この二人には子供がいる。私の乳兄弟(乳姉妹?)になる女の子で辰という。私より1ヶ月早く12月に産まれたので、数えでいうと1歳上になる。もちろん完全な幼児だ。まったく数え年というものは妙なものだ。こういう制度も直した方が良いな。
他に独身侍女が3人と下僕3名、安中家の侍女と下僕が1名ずつ、それに護衛の練者部隊10名だ。護衛は私を送り届けたら河越に戻る。乳母家族と侍女と下僕は一之宮様の近くに住んで私の面倒を見てくれる。
道中、周囲を観察した。父上から話は聞いていたものの、思いのほか樹木が少ない。
武蔵野は川が少ないので農耕に不向きだ。人里から離れたところには雑木林が残っているが、人里近くでは樹木が切り倒されて荒れ野になっている。令和で人工物を取り除いたらこんな風景になるのかもしれない。
化石燃料の普及か。急ぐ必要があるな。それとは別に、武蔵野には玉川上水とか野火止用水とか江戸時代に作られた用水路か、それに代わるものを造らなければ都市化できないな。
さて、平成令和だと埼玉県さいたま市の氷川神社が武蔵一之宮を称しているようだが、この世界では東京都多摩市の小野神社が一之宮、東京都あきる野市に二之宮の小河神社があり、氷川神社は三之宮となっている。四之宮は埼玉県秩父市の秩父神社、五之宮が埼玉県児玉郡市の金鑚神社、六之宮が横浜市緑区の杉山神社となっている。

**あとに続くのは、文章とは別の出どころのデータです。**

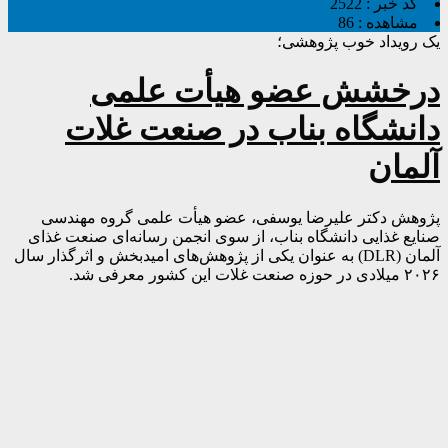
کد خبر :
2522
مشاهده :
86
یک رویداد خوب پژوهشی؛
درخشش عضو هیأت علمی
دانشگاه بناب در صنعت غلات
آلمان
پژوهش دکتر علیرضا یوسفی، عضو هیأت علمی گروه مهندسی
صنایع غذایی دانشگاه بناب، از سوی انجمن رسانه‌ای صنعت غذای
آلمان (DLR) به عنوان یکی از پژوهش‌های امیدبخش و اثرگذار سال
۲۰۲۶ میلادی در حوزه صنعت غلات این کشور معرفی شد.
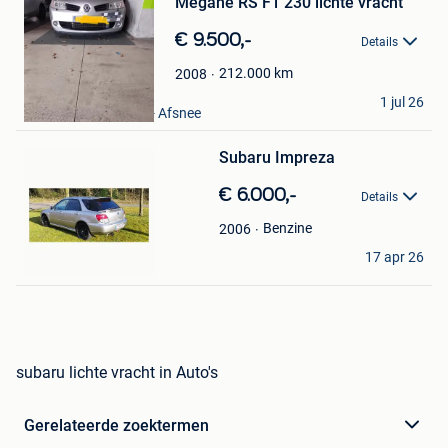
Megane RS F1 230 lichte vracht
in
Mijn
€ 9.500,-
Favorieten
Details
212.000
km
2008
olivier
1 jul 26
Sint-Denijs-Westrem - Afsnee
Bewaren
in
Mijn
Subaru Impreza
Favorieten
€ 6.000,-
Details
Benzine
2006
Eric laeremans
17 apr 26
Paal
subaru lichte vracht in Auto's
Gerelateerde zoektermen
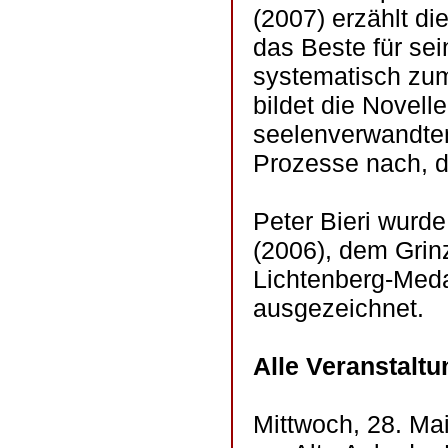
(2007) erzählt di
das Beste für se
systematisch zum
bildet die Novell
seelenverwandten
Prozesse nach, d
Peter Bieri wurd
(2006), dem Grin
Lichtenberg-Medai
ausgezeichnet.
Alle Veranstaltu
Mittwoch, 28. Ma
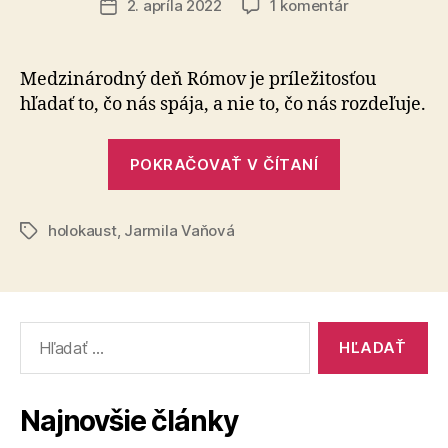
na
2. apríla 2022
1 komentár
Dátum
Medzinárodn
článku
deň
Rómov
Medzinárodný deň Rómov je príležitosťou
hľadať to, čo nás spája, a nie to, čo nás rozdeľuje.
„Medzináro
POKRAČOVAŤ V ČÍTANÍ
deň
Rómov“
holokaust
,
Jarmila Vaňová
Značky
Vyhľadať:
Najnovšie články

小野神社が一之宮で一番社格が上のはずなのに、六社を取りまとめるように大國魂神社がある。これは武蔵独特なのか?
小野神社は鎌倉時代末期の有名な分倍河原の合戦の現場から近い。様々な戦乱に巻き込まれたほか、多摩川の氾濫で疲弊していた。おそらく、創建された8世紀には多摩川はもっと北側、南武線の近くを流れていたのだろう。
この時代だ。堤防なんてなくて、大雨が降るとすぐに氾濫するだろう。この辺りは川筋が少しカーブしているんで、だんだん外側の南にずれてしまったのだと思う。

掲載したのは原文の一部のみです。